Auch die Gegenwart weiß von dieser Furcht der Herrschenden zu berichten. Doch mittlerweile gestalten sich die Verhältnisse durchaus ein bisschen komplizierter. Die zur öffentlichen Kritik angehaltene Informationslandschaft, deren sorgfältige Gewährleistung unter den Gesichtspunkten von Meinungs- und Pressefreiheit auch demokratischen Systemen immer wieder in Erinnerung gerufen werden muss, ist auf dem besten Wege, endgültig aus den festgefahrenen Fugen zu geraten. Von Medien als die vierte Säule der Gewaltenteilung kann schon lange nicht mehr die Rede sein. Der Intellekt, der etwa auch in Österreich noch zur Zwischenkriegszeit die namhaften Gazetten prägte, musste sich schon sehr früh der Profitgier geschlagen geben. Und seit der Globus von der Digitalisierung hektisch angetrieben wird, machen vor allem Social Media, Fake News und eine erdrückende Nachrichtenüberflutung deutlich, wie sehr sich die klassische Beziehung des Journalismus zum Publikum verändert hat. Denn so wie die mediale Sphäre nicht mehr nur den Allwissenden in altehrwürdigen Redaktionen vorbehalten ist, so haben auch die Gesten der Belehrung gegenüber den Nicht-Informierten bereits weitgehend ausgedient.
Doch welche Schlüsse sind daraus zu ziehen? Was bedeutet dieser Umbruch für die Auseinandersetzung mit Politik und Zeitgeschehen? Die Antwortsuche beginnt in der Antike bei Platon und dessen Lehrer Sokrates. Das Höhlengleichnis, das in dem epochalen Werk „Politeia“ einen zentralen Platz einnimmt, erzählt davon, dass die geschundenen Menschen, die in der Tiefe ihr Dasein fristen müssen, die Schatten an den Wänden als ihre Wirklichkeit erachten.

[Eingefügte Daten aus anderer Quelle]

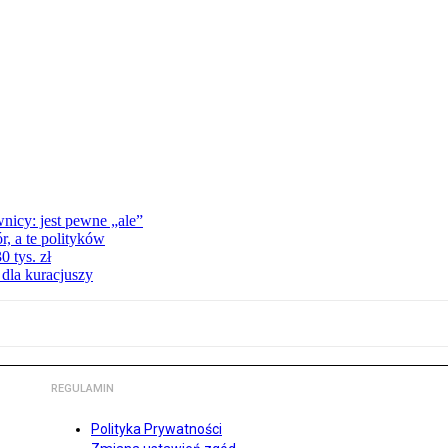
nicy: jest pewne „ale”
, a te polityków
 tys. zł
 dla kuracjuszy
REGULAMIN
Polityka Prywatności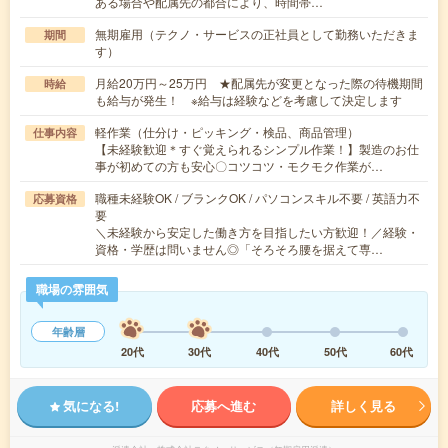
ある場合や配属先の都合により、時間帯…
無期雇用（テクノ・サービスの正社員として勤務いただきま
期間
す）
月給20万円～25万円 ★配属先が変更となった際の待機期間
時給
も給与が発生！ ※給与は経験などを考慮して決定します
軽作業（仕分け・ピッキング・検品、商品管理）
仕事内容
【未経験歓迎＊すぐ覚えられるシンプル作業！】製造のお仕
事が初めての方も安心〇コツコツ・モクモク作業が…
職種未経験OK / ブランクOK / パソコンスキル不要 / 英語力不
応募資格
要
＼未経験から安定した働き方を目指したい方歓迎！／経験・
資格・学歴は問いません◎「そろそろ腰を据えて専…
職場の雰囲気
年齢層
20代
30代
40代
50代
60代
気になる!
応募へ進む
詳しく見る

Tatsächlich aber, wovon niemand weiß, handelt es sich bei dem kärglichen Licht des Feuers lediglich um die Schattenprojektionen ihrer selbst – und was sich da vor den Augen der Leidgeprüften abspielt, gilt ihnen fortan als über jeden Zweifel erhabene Wahrheit.
Die Parabel hat aktuell nichts an Bedeutung eingebüßt. Für viele Menschen wird es tagtäglich schwieriger, eine differenzierte Orientierung in unserer Medienwelt zu behalten – mit zum Teil skurrilen Verhaltensreaktionen. Kaum ist einmal, sozusagen als zeitgenössische Schattenprojektion bei diffuser Sicht, von einer „Digitalen Revolution“ die Rede, bricht sich schon Ratlosigkeit breite Bahnen, erzeugt neue Kulturpessimismen und findet sogar Eingang in die an Trivialitäten kaum zu überbietende Bestseller-Literatur. Der deutsche Psychiater und Bestseller-Autor Manfred Spitzer verteufelt etwa das Internet seit Jahren als Auslöser einer neuen kollektiven Demenz und warnt Eltern vor dem Schrumpfen der Gehirne ihrer Kinder in der Wachstumsphase. Tatsächlich schwindet in den Redaktionsstuben die Zuversicht einer jahrzehntelang selbstvergewisserten Print- und Rundfunk-Idylle, dass sich journalistisches Ansehen und die ehrfurchtgebietende Alleinstellung in der öffentlichen Meinungsbildung allem digitalen Unbill zum Trotz auf immer und ewig hochhalten ließen. Das Lecken der Wunden verstellt aber offenkundig den Blick auf die tristen Realitäten der gegenwärtigen öffentlich-medialen Sphäre. „Eine Manege für überdrehte Clowns“, fragt der Medienwissenschaftler Bernhard Pörksen daher folgerichtig in seinem erfolgreichen Buch „Die große Gereiztheit“, „und für diejenigen, die am lautesten brüllen und am effektivsten provozieren?“. Die Einschätzung kommt nicht von ungefähr, es gibt dafür eine ganze Menge Ursachen – und auch Verantwortliche, die den Karren an die Wand gefahren haben.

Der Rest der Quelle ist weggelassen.